Il vero senso dell’egemonia occidentale

Quello che c’è di occidentale nella egemonia che viviamo è il perfezionamento di strumenti digitali e le tecniche di influenza sociale (la Cina non ha bisogno, per applicarle, nel dare punteggi a bravi cittadini).

Ed ecco perché sono amareggiato per la reciproca incomprensione, quando si paragona l’egemonia violenta del capitalismo oligarchico di stato novecentesco di Putin, con… Biden, come fosse lui in carne e ossa l’altro diavolo (e non lo è, non perché è buono, ma perché sta in un altro sistema decisionale), oppure ricordando eventi del secolo passato di invasioni occidentali violente, tanto lontani, rispetto alla realtà contemporanea, da essere più vicini alla guerra dell’oppio dei britannici in Cina che a noi. Invece di fare pari e patta tra le diverse egemonie, mi interessa riflettere come da noi basta molto meno per convincerci alla bontà del nostro sistema (pensiamo a tutti i convegni a Bologna sulle smart city) con vantaggi individuali.

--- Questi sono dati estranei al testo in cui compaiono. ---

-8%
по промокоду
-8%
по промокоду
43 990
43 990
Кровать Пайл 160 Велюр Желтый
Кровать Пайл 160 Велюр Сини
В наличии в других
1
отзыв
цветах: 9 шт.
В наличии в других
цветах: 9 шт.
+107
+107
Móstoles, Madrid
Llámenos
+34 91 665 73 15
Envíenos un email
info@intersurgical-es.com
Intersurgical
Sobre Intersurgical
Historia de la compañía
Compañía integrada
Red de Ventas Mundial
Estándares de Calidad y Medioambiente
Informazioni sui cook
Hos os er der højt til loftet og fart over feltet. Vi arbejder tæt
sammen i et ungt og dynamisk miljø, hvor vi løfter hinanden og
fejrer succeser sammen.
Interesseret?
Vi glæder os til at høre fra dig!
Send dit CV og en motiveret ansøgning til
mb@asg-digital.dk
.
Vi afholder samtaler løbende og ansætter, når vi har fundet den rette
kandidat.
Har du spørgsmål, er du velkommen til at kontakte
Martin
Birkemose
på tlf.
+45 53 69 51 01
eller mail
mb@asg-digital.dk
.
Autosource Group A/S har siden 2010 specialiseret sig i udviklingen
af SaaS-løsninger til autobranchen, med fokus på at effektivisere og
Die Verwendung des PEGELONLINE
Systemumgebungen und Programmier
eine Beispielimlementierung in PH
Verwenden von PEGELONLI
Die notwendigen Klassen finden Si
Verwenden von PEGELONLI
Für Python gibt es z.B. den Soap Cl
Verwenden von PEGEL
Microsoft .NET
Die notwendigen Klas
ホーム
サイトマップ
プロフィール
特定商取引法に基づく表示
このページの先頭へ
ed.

Promettono maggiore certezza, nessuna fila alla sanità, gli autobus pronti quando li cerchi, nessuna fila in burocrazia, nessun bisogno di trattative legali, così ti puoi dedicare alla tua vita quotidiana. Quale vita quotidiana?

Ricordo le facce incredule, sprezzanti al sentire parole sul ruolo della politica culturale, da intendere come una serie di strumenti che forniscano di significati le iniziative, politiche appunto, al di là dei bisogni individuali degli elettori. Queste erano definite chiacchiere, solo filosofia per intellettuali mangia pane a tradimento”, da parte di rappresentanti politici o di imprese private, che ho incontrato, come volessero dire: “ma perchè esiste altro al di fuori della risposta ai bisogni individuali? Ma non si era detto: “non foste fatti per vivere come bruti, ma di virtude o conoscenza” oppure “non si vive di solo pane”? Anche perché, se viviamo per produrre “solo pane”, tutti noi, a diversi livelli, ognuno nel proprio ambito, rischiamo di diventare come tante Marie Antonietta: “il popolo non ha pane? Diamo loro delle brioches” (alias: la spariamo più grossa nel promettere risposte ai bisogni individuali) che poi non lo ha neanche detto.

Non so se la risposta sia quella di tornare indietro, con una società politica di parte, quella delle ideologie, sempre a rischio di diventare totalitarie e che nelle cronache odierne del nostro paese risultano divisive, che genera e convoglia violenze finalmente verso un nemico vicino, che ha un volto così da giustificare, poi, la classica repressione in nome di ordine e giustizia. È un controprogetto, rispetto alla modernità digitale egemonica. Se così fosse, seguendo la metafora, qualcuno potrebbe trovarsi, come la famosa Maria Antonietta, senza la testa (ad avercela, una testa) e, senza per giunta, sapere perché, mormorando tra sé e sé: “ma non volevamo tutti il bene del nostro popolo? Non li abbiamo nutriti di tante brioches”. Mentre in un ciclo continuo il sangue torna a scorrere tra le isole di società digitali. Oppure sempre per continuare con la similitudine, potremmo rimanere nel letto, come Maria Antonietta e morire di freddo, perché nessuno ci ha detto che possiamo vestirci anche senza valletto. Tradotto: possiamo sprofondare in una vita senza senso, perché nessuno ci ha detto che possiamo fare a meno della tecnologia, diventata parte dell’umanità senza che ce ne accorgessimo.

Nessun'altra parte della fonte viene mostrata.